Now, the film is nominated for Best Picture and Best Adapted Screenplay Oscars at the 95th Academy Awards. The film’s intimate setting lends itself beautifully to the style of Polley and cinematographer and collaborator Luc Montpellier, CSC.
Although the film was not nominated for Best Cinematography at this year’s Oscars, it is important to look at what made this film’s visual storytelling impactful to its overall narrative power. Panavision sat down with Montpellier to talk about the cameras and lenses used in this Oscar-nominated film and the decision behind those choices.
The Camera and Lenses Used on Women Talking
Montpellier and Polley embraced large-format cinematography to bring the visual style of the heavy burden the women carry onscreen. Using Panavision’s 1.65x-squeeze Ultra Vista anamorphic optics and Millennium DXL2 camera, Montpellier was able to capture the intimate drama’s visual language beautifully.
What drew Polley and Montpellier to the DXL2 camera and the Ultra Vista anamorphic optics was the full scope it provided to a shot without the sharpness associated with digital cinematography.
“The Ultra Vistas provided us with an image that took advantage of the shallow depth of field of large-format photography and the legacy characteristics of Panavision anamorphics,” Montpellier said.
The lenses’ soft edges and their de-squeezed ratio of 2.76:1 on the DXL2 gave the team that aspect ratio they needed to draw the audience into the scene while capturing the elements of a community that reminds us of what is at stake for the women on screen.
'Women Talking'Credit: United Artists Releasing
The Visual Style of Women Talking
Montpellier revealed that he and Polley decided to embrace the large format because the visual style relied on embracing the precipice of a new world.

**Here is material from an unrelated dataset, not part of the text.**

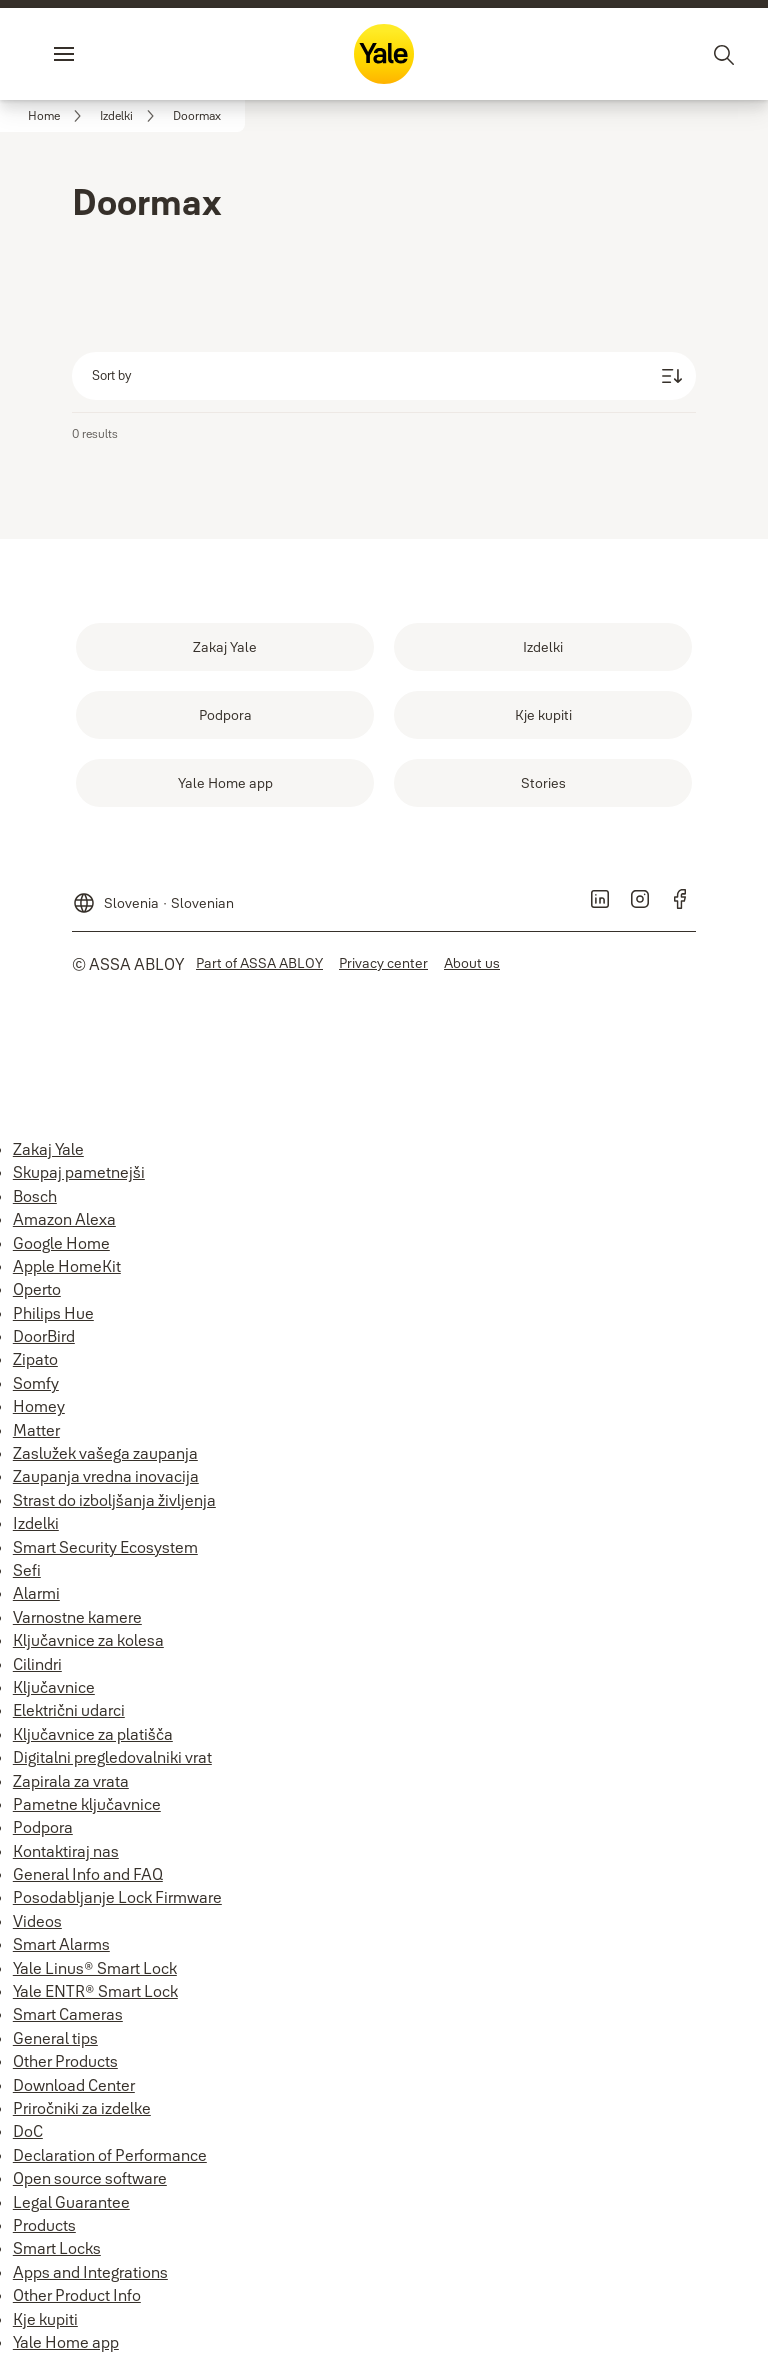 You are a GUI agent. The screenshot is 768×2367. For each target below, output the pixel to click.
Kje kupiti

“It was important for the imagery in the film to mirror the weight of this seemingly impossible decision,” Montpellier told Panavision. “The desaturated palette and large-format anamorphic photography was intended to provide the gothic imagery necessary to support the idea of unwavering faith, and how the traditions of this colony can be suffocating yet beautiful.”
Although the story itself is full of tension, the visuals emphasize it through the lighting. The shifting light in the scenes often reflected the life-altering decision that the women must make throughout the film. Drawing inspiration from Larry Towell’s Mennonite photography, Montpellier was able to craft a scene that was haunting, full of emotion, and leaves the audience with a chance to explore the emotional landscape of a composition.